=== EXERCISE MATERIAL ===

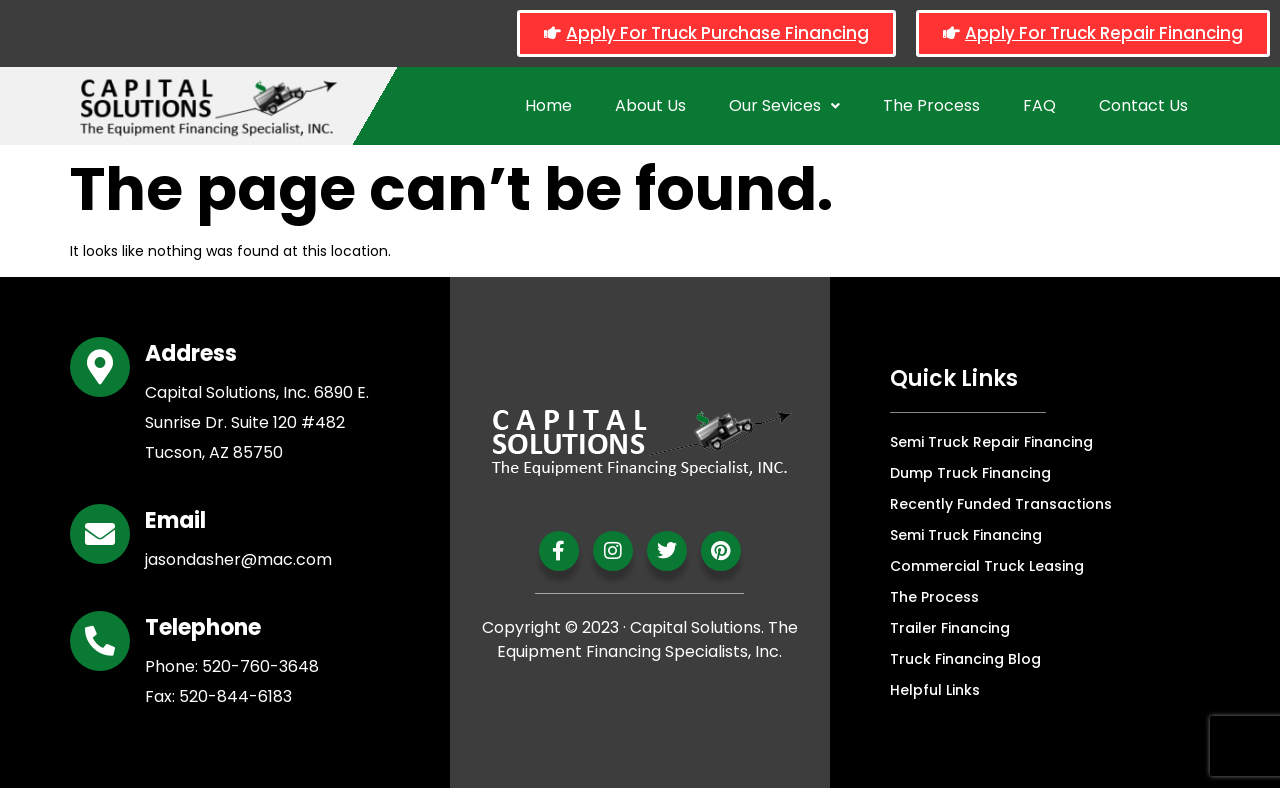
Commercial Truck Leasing (987, 568)
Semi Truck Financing (966, 537)
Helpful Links (935, 692)
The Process (931, 108)
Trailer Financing (950, 630)
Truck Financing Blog (965, 661)
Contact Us (1143, 108)
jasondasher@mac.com (238, 561)
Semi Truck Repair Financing (991, 444)
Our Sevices (784, 108)
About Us (650, 108)
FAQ (1039, 108)
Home (548, 108)
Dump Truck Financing (970, 475)
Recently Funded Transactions (1001, 506)
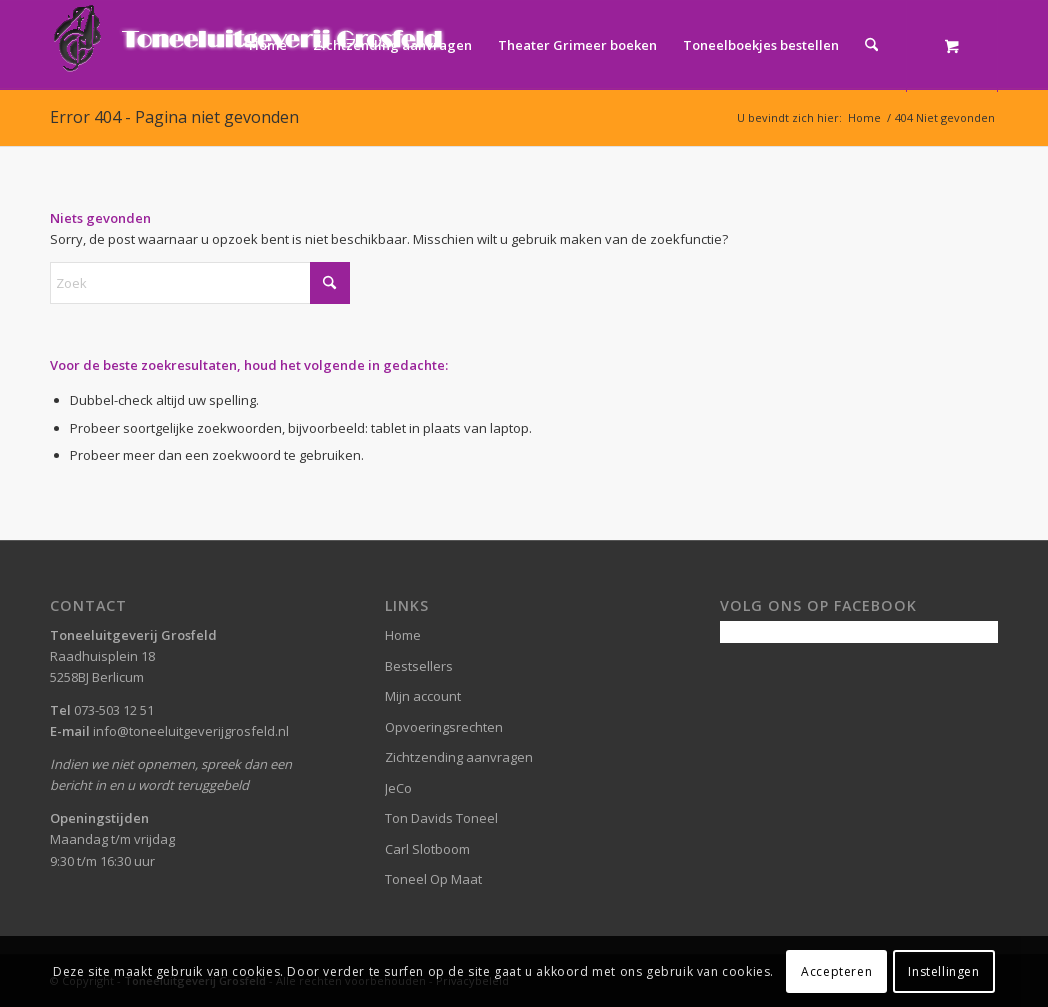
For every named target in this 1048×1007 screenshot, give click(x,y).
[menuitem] (268, 45)
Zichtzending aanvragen (459, 757)
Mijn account (423, 696)
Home (403, 635)
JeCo (398, 788)
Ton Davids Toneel (441, 818)
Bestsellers (419, 666)
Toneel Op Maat (433, 879)
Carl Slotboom (427, 849)
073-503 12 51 (114, 710)
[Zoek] (871, 45)
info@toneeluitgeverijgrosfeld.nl (191, 731)
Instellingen (943, 971)
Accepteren (836, 971)
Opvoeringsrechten (444, 727)
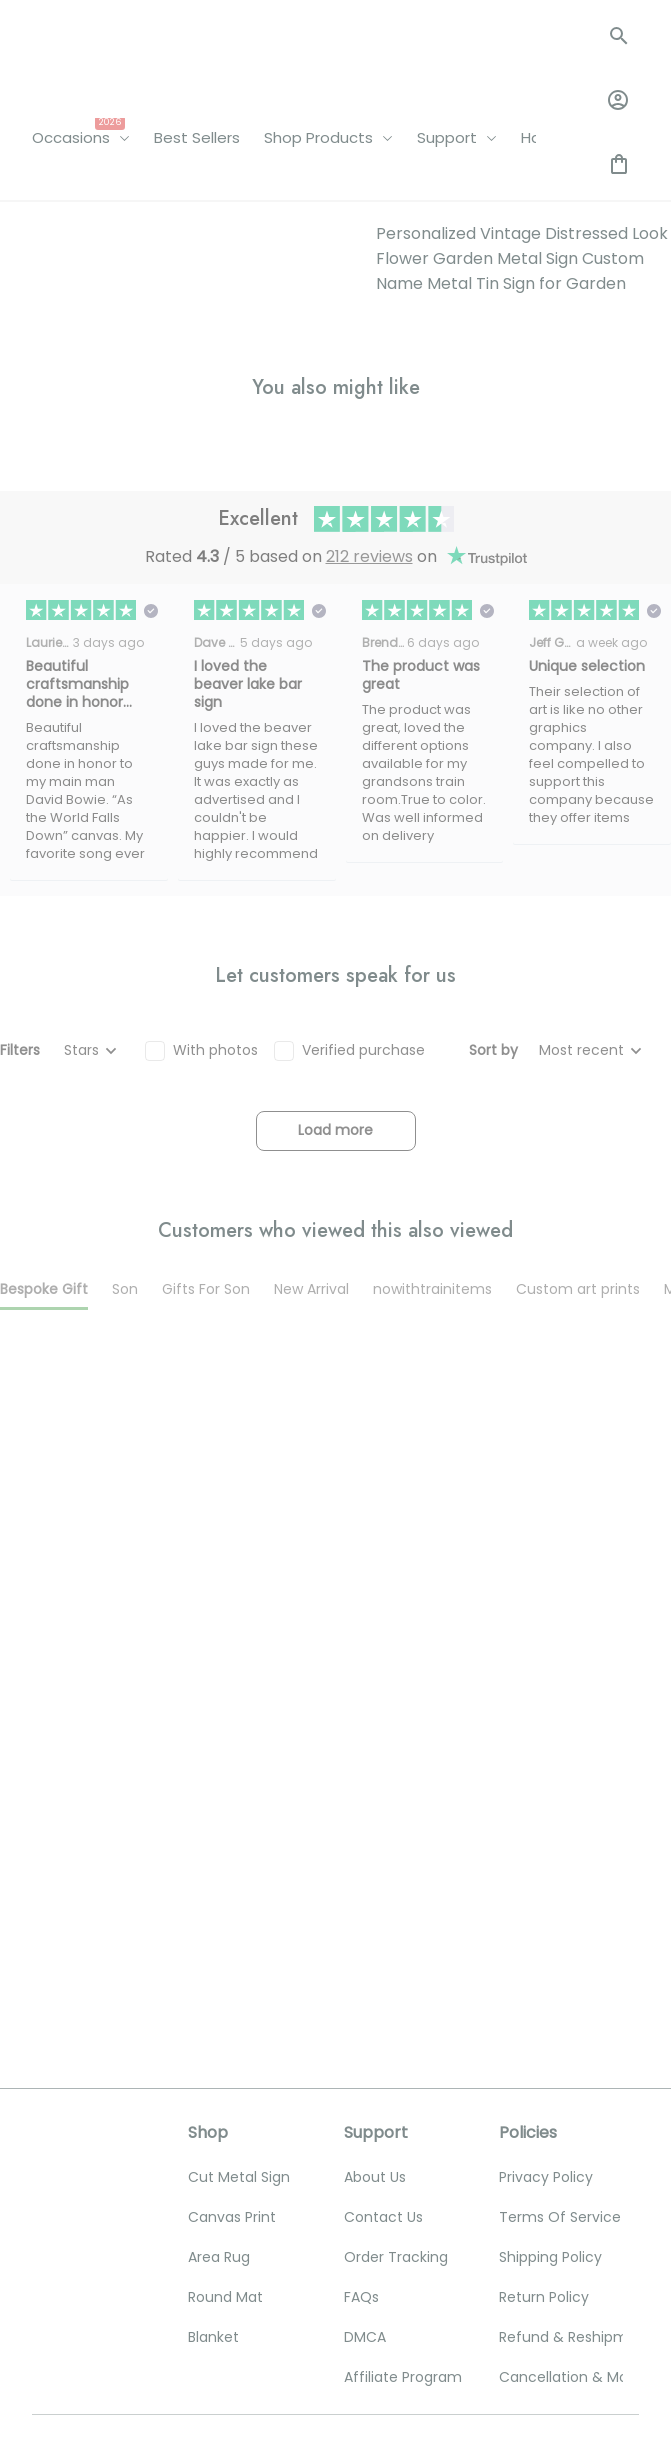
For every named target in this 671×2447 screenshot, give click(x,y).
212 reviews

===

The lines that mention the word "click" should be pulled from the records above.

For every named target in this 1048×1007 screenshot, give click(x,y).
For every named target in this 671×2447 screenshot, give click(x,y).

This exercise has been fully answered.